▶ **WORK REQUEST**:
Entries follow. Give back exactly the lines starting at the one containing "Cultura Pop (335, 2118)" and ending at the one containing "Mare (312, 1922)", and no other lines.

(Dataset entries)

- - - -

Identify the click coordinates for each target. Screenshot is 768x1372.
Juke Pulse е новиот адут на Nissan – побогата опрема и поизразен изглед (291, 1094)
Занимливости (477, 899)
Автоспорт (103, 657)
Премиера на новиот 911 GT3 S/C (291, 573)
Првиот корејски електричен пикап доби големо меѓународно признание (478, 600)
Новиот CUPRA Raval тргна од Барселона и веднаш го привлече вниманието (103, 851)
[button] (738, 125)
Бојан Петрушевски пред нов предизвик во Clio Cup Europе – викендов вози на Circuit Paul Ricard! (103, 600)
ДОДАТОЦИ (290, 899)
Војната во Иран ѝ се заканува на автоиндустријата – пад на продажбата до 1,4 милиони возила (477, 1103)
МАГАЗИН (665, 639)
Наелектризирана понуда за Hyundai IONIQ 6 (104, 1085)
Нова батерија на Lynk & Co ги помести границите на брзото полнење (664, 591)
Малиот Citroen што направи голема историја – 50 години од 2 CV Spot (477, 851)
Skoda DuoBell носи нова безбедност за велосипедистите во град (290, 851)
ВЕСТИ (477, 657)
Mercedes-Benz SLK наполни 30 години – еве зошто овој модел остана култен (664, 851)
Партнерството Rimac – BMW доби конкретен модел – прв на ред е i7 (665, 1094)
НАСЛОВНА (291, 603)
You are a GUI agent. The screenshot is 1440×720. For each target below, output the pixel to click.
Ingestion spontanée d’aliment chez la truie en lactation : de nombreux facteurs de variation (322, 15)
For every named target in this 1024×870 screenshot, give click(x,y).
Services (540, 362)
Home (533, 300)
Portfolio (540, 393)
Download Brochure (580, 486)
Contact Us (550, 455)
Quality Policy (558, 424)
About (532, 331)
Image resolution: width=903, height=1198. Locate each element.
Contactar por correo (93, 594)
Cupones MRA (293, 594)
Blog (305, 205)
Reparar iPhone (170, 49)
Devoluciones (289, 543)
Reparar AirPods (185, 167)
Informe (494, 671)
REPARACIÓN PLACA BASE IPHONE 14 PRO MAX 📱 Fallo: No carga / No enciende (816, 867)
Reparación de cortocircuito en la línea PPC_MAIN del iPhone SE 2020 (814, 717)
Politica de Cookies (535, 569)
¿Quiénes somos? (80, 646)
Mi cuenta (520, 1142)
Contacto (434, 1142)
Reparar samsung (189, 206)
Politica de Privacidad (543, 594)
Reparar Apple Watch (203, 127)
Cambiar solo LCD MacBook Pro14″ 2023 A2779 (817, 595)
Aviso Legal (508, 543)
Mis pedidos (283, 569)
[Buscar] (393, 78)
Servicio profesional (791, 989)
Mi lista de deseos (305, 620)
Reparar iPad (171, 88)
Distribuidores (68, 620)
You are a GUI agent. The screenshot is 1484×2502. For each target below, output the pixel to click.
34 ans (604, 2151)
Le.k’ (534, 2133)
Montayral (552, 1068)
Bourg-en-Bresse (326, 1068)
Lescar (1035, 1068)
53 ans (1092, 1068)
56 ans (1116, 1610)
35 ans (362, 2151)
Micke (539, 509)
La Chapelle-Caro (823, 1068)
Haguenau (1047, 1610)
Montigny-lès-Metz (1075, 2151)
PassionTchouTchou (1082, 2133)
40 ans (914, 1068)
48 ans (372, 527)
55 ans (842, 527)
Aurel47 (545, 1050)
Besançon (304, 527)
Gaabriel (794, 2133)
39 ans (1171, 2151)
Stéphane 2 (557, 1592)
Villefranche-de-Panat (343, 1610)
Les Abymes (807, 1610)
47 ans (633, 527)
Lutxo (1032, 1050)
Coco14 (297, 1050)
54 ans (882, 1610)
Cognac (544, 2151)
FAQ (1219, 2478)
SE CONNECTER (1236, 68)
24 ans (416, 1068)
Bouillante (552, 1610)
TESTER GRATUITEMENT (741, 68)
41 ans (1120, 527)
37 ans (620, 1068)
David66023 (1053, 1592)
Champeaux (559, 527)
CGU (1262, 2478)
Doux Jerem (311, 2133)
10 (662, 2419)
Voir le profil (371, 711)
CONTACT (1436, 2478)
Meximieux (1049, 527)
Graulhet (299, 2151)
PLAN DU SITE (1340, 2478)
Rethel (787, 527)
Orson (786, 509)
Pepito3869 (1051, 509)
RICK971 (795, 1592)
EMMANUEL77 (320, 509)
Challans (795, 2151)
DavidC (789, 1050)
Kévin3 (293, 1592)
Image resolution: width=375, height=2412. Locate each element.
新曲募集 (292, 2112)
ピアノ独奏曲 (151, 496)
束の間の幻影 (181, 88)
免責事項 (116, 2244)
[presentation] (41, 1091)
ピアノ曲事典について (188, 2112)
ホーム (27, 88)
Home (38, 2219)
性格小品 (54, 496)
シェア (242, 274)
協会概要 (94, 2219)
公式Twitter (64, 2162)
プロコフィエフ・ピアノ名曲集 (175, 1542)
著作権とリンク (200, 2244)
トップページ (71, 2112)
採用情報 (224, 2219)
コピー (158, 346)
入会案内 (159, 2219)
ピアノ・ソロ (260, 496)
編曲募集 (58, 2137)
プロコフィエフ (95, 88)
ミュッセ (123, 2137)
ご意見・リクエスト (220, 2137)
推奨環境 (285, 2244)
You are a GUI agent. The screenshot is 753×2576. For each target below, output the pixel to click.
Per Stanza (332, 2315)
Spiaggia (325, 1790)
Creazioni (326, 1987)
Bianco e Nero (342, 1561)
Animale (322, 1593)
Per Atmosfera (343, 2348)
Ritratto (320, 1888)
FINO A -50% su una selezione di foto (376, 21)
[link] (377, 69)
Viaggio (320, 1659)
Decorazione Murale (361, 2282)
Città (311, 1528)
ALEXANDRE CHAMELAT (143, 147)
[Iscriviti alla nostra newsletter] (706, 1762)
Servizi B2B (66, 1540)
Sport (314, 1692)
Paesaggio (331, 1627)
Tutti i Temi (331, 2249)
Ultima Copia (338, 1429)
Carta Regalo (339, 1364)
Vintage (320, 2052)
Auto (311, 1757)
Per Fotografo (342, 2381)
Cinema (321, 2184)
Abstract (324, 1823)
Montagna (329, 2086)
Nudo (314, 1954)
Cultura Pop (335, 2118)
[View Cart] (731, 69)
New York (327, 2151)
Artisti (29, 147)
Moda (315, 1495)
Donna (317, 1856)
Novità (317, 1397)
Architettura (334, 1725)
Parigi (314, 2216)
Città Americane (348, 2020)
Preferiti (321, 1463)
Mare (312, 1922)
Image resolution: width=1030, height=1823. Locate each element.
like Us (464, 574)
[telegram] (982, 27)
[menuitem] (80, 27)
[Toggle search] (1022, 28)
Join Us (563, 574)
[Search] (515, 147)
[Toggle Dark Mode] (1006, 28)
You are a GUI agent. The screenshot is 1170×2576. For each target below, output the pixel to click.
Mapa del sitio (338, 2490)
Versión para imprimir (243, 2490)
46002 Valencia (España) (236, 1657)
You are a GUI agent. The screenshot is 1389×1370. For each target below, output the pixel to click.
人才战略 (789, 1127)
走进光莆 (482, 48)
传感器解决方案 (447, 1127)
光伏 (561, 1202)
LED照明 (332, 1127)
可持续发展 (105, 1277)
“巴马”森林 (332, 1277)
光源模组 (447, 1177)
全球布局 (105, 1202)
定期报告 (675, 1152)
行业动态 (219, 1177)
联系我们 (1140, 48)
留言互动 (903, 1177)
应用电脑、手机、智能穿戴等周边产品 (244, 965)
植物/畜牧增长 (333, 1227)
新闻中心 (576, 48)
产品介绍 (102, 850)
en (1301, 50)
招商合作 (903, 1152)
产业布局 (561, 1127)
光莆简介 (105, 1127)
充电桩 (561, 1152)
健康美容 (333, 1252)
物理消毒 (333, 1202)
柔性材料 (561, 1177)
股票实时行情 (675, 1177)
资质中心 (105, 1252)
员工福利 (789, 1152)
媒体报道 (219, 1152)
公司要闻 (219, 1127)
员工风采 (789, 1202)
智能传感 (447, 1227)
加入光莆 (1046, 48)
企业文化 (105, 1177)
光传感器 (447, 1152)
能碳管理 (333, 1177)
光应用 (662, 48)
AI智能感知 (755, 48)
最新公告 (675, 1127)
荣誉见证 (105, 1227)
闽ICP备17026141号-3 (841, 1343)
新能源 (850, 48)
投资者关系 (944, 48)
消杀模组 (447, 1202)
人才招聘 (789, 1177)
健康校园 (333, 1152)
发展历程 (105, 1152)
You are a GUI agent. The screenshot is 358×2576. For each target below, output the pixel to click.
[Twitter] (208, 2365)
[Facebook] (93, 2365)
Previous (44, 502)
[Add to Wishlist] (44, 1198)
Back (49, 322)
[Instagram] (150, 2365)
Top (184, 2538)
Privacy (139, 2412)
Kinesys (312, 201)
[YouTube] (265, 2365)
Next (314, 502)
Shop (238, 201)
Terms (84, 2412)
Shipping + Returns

- - - -

▶ **SOLUTION BELOW**:
Cultura Pop (335, 2118)
[View Cart] (731, 69)
New York (327, 2151)
Artisti (29, 147)
Moda (315, 1495)
Donna (317, 1856)
Novità (317, 1397)
Architettura (334, 1725)
Parigi (314, 2216)
Città Americane (348, 2020)
Preferiti (321, 1463)
Mare (312, 1922)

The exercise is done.